Watch the full interview here.
Party leader Natalie Bennett admitted she didn’t know the exact number in her party but said support had been surging.
She said: “The last figure I had, it was about 1,600 new members by 10 o’clock last night.
“There was an hour yesterday when a new person was joining every 10 seconds.”
She said she thought the party had around 35,000 members. The real figure is thought to be more than 43,000. Ukip have slightly fewer than 42,000 members.
Ms Bennett explained the party had to scrap its five year policy following the surge in members.
During The Headline Interview, she told Independent Editor Amol Rajan the Green party has attracted a range of members, including young people who have never voted before.
“People think ‘You’re the anti-Ukip party. We have to get involved now to counteract Ukip’”.
The former Guardian Weekly Editor said David Cameron refusing to appear on television debates in the run up to the General Election has helped draw attention to Green Party policies and had “highlighted how we’re offering a different kind of politics - real change.”
But Ms Bennett added the Prime minister was using the party for “his own political interests”. She said: “He’s leader of the Tory party, that’s natural. But he’s only able to say that because it’s a reasonable thing to say.”
More than 275,000 people have put their signatures on a petition calling for the Green Party to be included in an television debates.
The party is also taking guidance on whether legal action can be taken against the consortium of channels as well as talking to broadcasters individually. She said: "We have to look at the fine legal detail but certainly we are talking to some lawyers and they are giving us very strong support that we really appreciate. Legal action is an option whether it would be directly against ITV or against the consortium, would be a matter of detail."
Noting the lack of a legal framework around the televised debates, which were first introduced at the last election in 2010, she said the current system was demonstrably "not fit for purpose".

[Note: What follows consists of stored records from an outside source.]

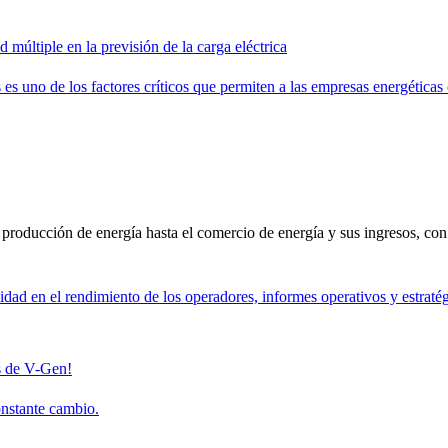
d múltiple en la previsión de la carga eléctrica
 es uno de los factores críticos que permiten a las empresas energéticas
a producción de energía hasta el comercio de energía y sus ingresos, co
ilidad en el rendimiento de los operadores, informes operativos y estraté
s de V-Gen!
onstante cambio.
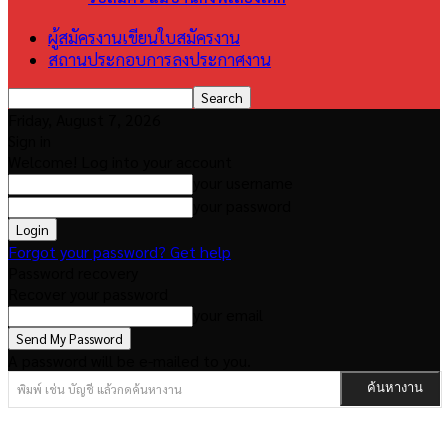
ผู้สมัครงานเขียนใบสมัครงาน
สถานประกอบการลงประกาศงาน
Friday, August 7, 2026
Sign in
Welcome! Log into your account
your username
your password
Forgot your password? Get help
Password recovery
Recover your password
your email
A password will be e-mailed to you.
พิมพ์ เช่น บัญชี แล้วกดค้นหางาน
ค้นหางาน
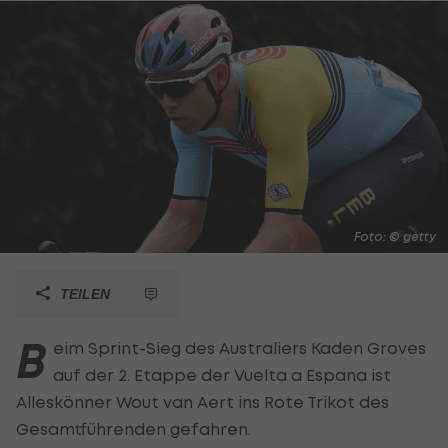
Foto: © getty
TEILEN
B
eim Sprint-Sieg des Australiers Kaden Groves
auf der 2. Etappe der Vuelta a Espana ist
Alleskönner Wout van Aert ins Rote Trikot des
Gesamtführenden gefahren.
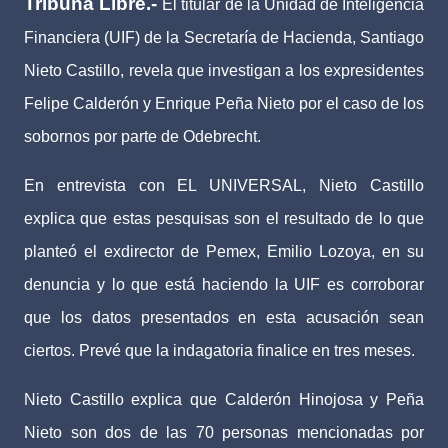
Tribuna Libre.-
El titular de la Unidad de Inteligencia
Financiera (UIF) de la Secretaría de Hacienda, Santiago
Nieto Castillo, revela que investigan a los expresidentes
Felipe Calderón y Enrique Peña Nieto por el caso de los
sobornos por parte de Odebrecht.
En entrevista con EL UNIVERSAL, Nieto Castillo
explica que estas pesquisas son el resultado de lo que
planteó el exdirector de Pemex, Emilio Lozoya, en su
denuncia y lo que está haciendo la UIF es corroborar
que los datos presentados en esta acusación sean
ciertos. Prevé que la indagatoria finalice en tres meses.
Nieto Castillo explica que Calderón Hinojosa y Peña
Nieto son dos de las 70 personas mencionadas por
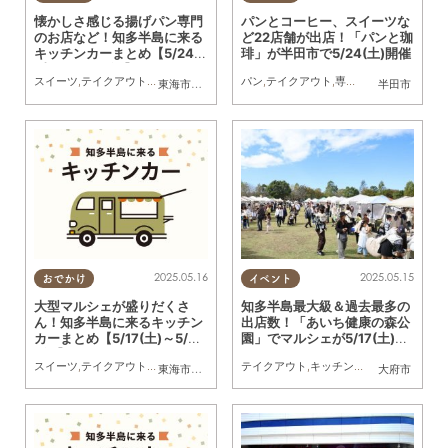
懐かしさ感じる揚げパン専門
パンとコーヒー、スイーツな
のお店など！知多半島に来る
ど22店舗が出店！「パンと珈
キッチンカーまとめ【5/24
琲」が半田市で5/24(土)開催
(土)～5/30(金)】
スイーツ
,
テイクアウト
,
キッチンカー
,
イベント
パン
,
,
テイクアウト
まとめ記事
,
専門店
,
雑貨
,
イベント
,
東海市
,
大府市
,
知多市
,
東浦町
,
半田市
,
常滑市
,
武豊町
半田市
,
南知多
2025.05.16
2025.05.15
おでかけ
イベント
大型マルシェが盛りだくさ
知多半島最大級＆過去最多の
ん！知多半島に来るキッチン
出店数！「あいち健康の森公
カーまとめ【5/17(土)～5/23
園」でマルシェが5/17(土)・1
(金)】
8(日)開催
スイーツ
,
テイクアウト
,
キッチンカー
,
イベント
テイクアウト
,
まとめ記事
,
キッチンカー
,
家族
,
KURUT
東海市
,
大府市
,
知多市
,
東浦町
,
半田市
,
常滑市
,
武豊町
大府市
,
南知多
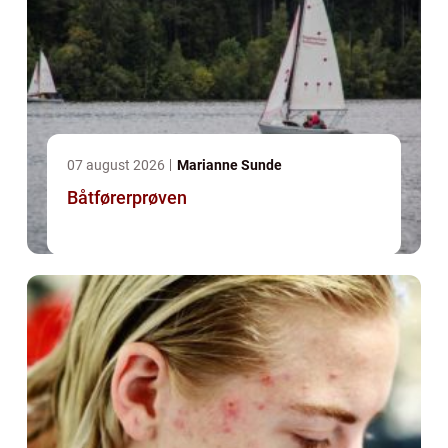
07 august 2026
Marianne Sunde
Båtførerprøven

In an unusual alliance, Ed Miliband, Nick Clegg and Nigel Farage united to urge David Cameron to agree to participate in the televised debates after Prime Minister David Cameron stipulated he would not participate unless the Green Party was included alongside Ukip in the encounters.
Ms Bennett called Miliband, Clegg and Farage "the three amigos" and said she had written to them to suggest they get together and write a new letter, calling on the consortium to ensure the Greens were allowed to participate.

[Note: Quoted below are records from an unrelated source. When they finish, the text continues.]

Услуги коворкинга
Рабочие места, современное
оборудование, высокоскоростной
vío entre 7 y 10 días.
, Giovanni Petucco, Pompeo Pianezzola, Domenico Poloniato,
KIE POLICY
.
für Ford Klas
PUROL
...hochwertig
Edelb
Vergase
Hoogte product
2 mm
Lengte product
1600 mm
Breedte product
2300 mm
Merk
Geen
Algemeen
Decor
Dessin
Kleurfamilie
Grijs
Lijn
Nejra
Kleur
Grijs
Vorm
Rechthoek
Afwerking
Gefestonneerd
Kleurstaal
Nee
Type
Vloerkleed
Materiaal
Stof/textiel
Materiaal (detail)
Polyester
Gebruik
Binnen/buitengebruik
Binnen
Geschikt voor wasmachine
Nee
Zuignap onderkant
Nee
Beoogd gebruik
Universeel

The Sydney-born politician also talked about the party’s education policy. She said: “What we have is an over-tested, over prescriptive stance on exams… the education system shouldn’t be a sausage factory… We want to abolish SATS.

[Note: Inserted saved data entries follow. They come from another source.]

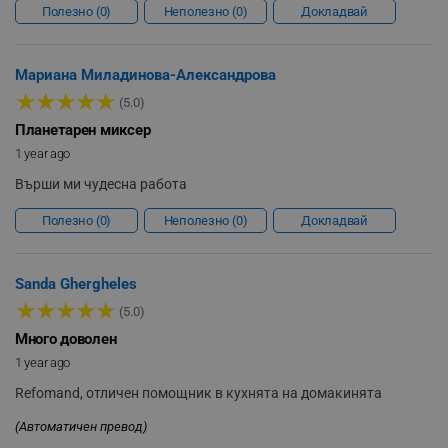
Полезно
0
Неполезно
0
Докладвай
Мариана Миладинова-Александрова
★
★
★
★
★
_sgf_clicked_banners
.alleop.bg
(5.0)
Планетарен миксер
1 year ago
_sgf_rq
.alleop.bg
Върши ми чудесна работа
Полезно
0
Неполезно
0
Докладвай
Sanda Ghergheles
★
★
★
★
★
(5.0)
segmentifyExtension
.alleop.bg
Много доволен
1 year ago
Refomand, отличен помощник в кухнята на домакинята
sgfUserUpdateData
.alleop.bg
(Автоматичен превод)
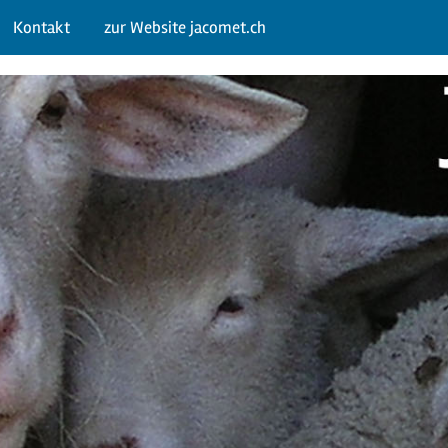
Kontakt
zur Website jacomet.ch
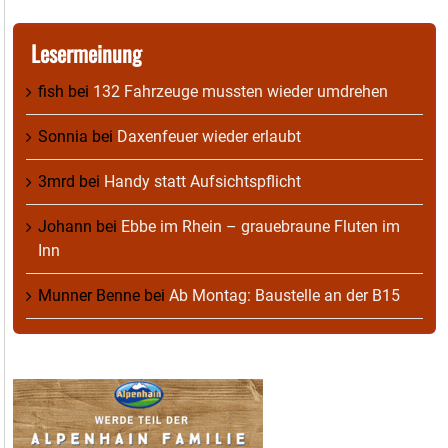
Lesermeinung
fish
bei
132 Fahrzeuge mussten wieder umdrehen
Sonnia
bei
Daxenfeuer wieder erlaubt
3mrd
bei
Handy statt Aufsichtspflicht
Johann
bei
Ebbe im Rhein – grauebraune Fluten im
Inn
Munner Benne
bei
Ab Montag: Baustelle an der B15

“We want to have education that works for life, that’s much broader. And that means things like sex and relationship education, nutrition, food, cooking, financial education, personal finance education - we need those things.”
Ms Bennett also discusses the party's stance on corporation tax and how it plans to fund universities if its policy of scrapping tuition fees comes into fruition.
She said the only way to reduce national debt was if multi-national companies and individuals "pay their way" and proposed a 60% income tax on the wealthy, for earnings over £100,000.
Finally, Ms Bennett spoke on whether she would be willing to lead her party into a coalition government, stating “we wouldn’t under any circumstances prop up a Tory government.”